So, I guess it took several weeks of isolation to finally give me the time and motivation to go through a much-needed re-branding exercise for my own business.
Talk about practising what you preach: I am constantly reminding my clients about the importance of keeping their website’s look and content fresh and relevant, about looking after the image of your business and all that jazz. Yet my own website was woefully outdated, to the point where I was no longer pointing prospective clients towards it.
I could blame it on how busy I’ve been, but deep down I know that would just be an excuse – or I could put it down to my own laziness, but that would probably be unfair, as I’m genuinely not a lazy person and in fact (my wife can vouch for this) when I get my head down and get started on a project it’s usually hard to pull me away from my desk. I need to see it finished.
Yet this half-developed new site had been sitting in a subdomain for the best part of two years and I simply couldn’t bring myself to finish it.
I think there must be a syndrome that affects people who do certain types of manual or creative work. I’ve seen it in tradesmen I’ve dealt with in the past: a builder who was really quick and efficient, and completed my extension in record time, yet had been struggling to do up his own house (he was telling me how the work had been dragging on for two years); a plumber who, again, was quick to respond to my call and carried out the work in no time, yet by his own admission couldn’t bring himself to refurbish his mother’s bathroom, a job she had been asking him to do for years; and I know many people in my own profession who face a similar struggle.
My best guess is that it comes down to the amount of pressure we feel to deliver something that “does us justice”. Take the builder: if he hadn’t been 100% happy with the work he’d done on my extension, he may not have been proud of it, he may not have taken pictures of it for his website, but he could have simply moved onto the next job – no one needed to witness his failure.

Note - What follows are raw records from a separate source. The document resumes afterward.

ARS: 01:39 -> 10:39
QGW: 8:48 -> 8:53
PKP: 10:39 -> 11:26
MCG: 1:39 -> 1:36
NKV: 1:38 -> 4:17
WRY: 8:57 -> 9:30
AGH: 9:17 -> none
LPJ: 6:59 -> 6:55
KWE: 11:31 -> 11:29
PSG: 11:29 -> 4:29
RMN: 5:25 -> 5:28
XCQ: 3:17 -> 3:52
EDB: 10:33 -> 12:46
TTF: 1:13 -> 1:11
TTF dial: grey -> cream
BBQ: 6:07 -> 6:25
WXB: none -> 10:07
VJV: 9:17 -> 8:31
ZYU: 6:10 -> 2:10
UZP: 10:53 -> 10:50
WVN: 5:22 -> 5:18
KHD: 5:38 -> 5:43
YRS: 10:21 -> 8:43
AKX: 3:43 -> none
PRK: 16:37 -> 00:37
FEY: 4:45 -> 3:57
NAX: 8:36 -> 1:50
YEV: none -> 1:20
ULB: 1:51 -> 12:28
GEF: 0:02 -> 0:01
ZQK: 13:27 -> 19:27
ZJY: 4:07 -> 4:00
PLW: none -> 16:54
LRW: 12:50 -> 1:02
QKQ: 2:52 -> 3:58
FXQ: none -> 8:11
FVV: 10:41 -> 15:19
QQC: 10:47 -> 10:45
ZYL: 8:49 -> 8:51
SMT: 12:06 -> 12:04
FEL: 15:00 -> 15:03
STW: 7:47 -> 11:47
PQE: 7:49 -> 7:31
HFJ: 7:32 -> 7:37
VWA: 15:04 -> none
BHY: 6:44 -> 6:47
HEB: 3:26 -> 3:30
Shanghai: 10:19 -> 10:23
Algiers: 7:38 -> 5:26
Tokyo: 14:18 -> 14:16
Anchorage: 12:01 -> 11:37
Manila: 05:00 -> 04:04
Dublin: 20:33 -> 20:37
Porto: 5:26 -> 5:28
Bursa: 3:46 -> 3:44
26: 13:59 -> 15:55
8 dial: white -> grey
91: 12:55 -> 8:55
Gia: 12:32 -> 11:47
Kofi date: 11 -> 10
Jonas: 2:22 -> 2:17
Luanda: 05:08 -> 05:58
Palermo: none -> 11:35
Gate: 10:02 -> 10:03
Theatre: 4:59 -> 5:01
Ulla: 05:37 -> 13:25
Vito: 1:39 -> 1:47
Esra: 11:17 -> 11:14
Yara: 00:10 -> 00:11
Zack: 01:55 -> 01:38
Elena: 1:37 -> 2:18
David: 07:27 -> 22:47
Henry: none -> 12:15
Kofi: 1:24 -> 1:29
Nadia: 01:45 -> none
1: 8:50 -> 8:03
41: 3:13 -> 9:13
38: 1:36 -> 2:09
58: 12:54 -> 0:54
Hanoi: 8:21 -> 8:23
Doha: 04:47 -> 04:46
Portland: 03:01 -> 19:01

But how would it look to people who visited his newly refurbished home, if the work looked shoddy, or even just not outstanding? He would have had to live with it and be constantly reminded of his own shortcomings.
I know I felt the same way about my own website: it had to look and feel at least as good as anything I might produce for a client – and that felt like a monumental task. The pressure was such that I restarted the work several times and in the end just abandoned it.
It took a real push of my willpower to get past this mental block, but the relief is massive!
Does the new website live up to my own standards? Yes, I think so – you be the judges, but I’m genuinely quite pleased with it.
More importantly, I’m pleased that I can once again tell prospective clients to go and check out my online portfolio. Yes, I can invite people round again!